We did the simulation for this work using Mathematica software (Wolfram Research, Inc., Champaign, IL). In this simulation we take a Gaussian function as input object with width $X=73$ points in one dimension, shown in Fig. 1(a). The Fourier transform of the input object in one dimension in Fig. 1(b) is multiplied with the optical rectangular mask [period of two point pixels, shown in Fig. 1(c)] to encode the spectrum of the input object of width $2\mathrm{\Delta}V=51$ points in the Fourier domain, shown in Fig. 1(d). The mask in Ref. 1 consists of three different regions that require certain conditions be satisfied, that is, the mask is a three-region mask and all the three regions have different properties. The mask reported in this paper is a simple mask and may be called a single-region mask.

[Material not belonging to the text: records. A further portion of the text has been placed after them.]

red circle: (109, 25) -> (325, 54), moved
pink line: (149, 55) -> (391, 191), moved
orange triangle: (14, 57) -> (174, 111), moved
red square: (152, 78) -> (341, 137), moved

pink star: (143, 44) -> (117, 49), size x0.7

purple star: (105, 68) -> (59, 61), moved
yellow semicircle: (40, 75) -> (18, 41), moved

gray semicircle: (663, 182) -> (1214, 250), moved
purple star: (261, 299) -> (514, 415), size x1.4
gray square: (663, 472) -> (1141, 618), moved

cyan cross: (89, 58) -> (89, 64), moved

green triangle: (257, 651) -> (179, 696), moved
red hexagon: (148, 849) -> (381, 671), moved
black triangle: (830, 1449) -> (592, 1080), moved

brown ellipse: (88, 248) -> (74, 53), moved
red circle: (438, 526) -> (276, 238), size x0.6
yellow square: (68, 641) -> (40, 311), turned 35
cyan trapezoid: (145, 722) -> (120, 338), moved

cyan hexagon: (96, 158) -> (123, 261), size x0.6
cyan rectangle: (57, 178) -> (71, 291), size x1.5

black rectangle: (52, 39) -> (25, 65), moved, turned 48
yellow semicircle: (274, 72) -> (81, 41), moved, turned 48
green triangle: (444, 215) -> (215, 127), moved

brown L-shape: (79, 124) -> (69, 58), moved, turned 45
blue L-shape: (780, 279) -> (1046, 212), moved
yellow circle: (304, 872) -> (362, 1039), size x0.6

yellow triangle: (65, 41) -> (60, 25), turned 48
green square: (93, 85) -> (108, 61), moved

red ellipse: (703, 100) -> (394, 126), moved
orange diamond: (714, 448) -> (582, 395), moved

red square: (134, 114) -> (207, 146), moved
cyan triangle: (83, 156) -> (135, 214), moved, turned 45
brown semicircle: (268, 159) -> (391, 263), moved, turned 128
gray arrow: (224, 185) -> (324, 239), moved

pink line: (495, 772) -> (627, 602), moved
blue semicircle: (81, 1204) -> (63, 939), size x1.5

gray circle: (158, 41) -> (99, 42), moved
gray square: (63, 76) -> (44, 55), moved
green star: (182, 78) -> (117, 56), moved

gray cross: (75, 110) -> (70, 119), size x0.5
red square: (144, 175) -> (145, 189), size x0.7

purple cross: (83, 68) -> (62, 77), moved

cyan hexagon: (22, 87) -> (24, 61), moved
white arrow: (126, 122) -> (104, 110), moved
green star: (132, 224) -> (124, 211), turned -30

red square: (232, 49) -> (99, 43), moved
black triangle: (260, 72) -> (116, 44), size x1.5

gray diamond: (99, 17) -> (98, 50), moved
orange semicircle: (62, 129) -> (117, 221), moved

The inverse Fourier of this encoded spectrum gives an image with three copies of the input object of different amplitudes, shown in Fig. 1(e). The pixels of the CCD have the separation of 10 points. This image is undersampled by CCD as shown in Fig. 1(f) and Fourier transform gives 16 replicas of the spectrum, each of width $2\mathrm{\Delta}V=51$ points overlapped in the Fourier domain, as shown in Fig. 1(g). The decoding mask (the same as the encoding mask) is multiplied in the frequency domain to the overlapped replicas and yields a series of completely separated copies of the object spectrum, as shown in Fig. 1(h), giving a single copy by suitable filtering, as shown in Fig. 1(i). Then we used interpolation to recover the spectrum data that was lost due to the multiplication of the spectrum with the optical masks, as shown in Fig. 1(j). We recovered the image of the object by taking the inverse of the interpolated spectrum shown in Fig. 1(k), which is similar to the input object.

The manuscript was corrected online on 4 April 2012.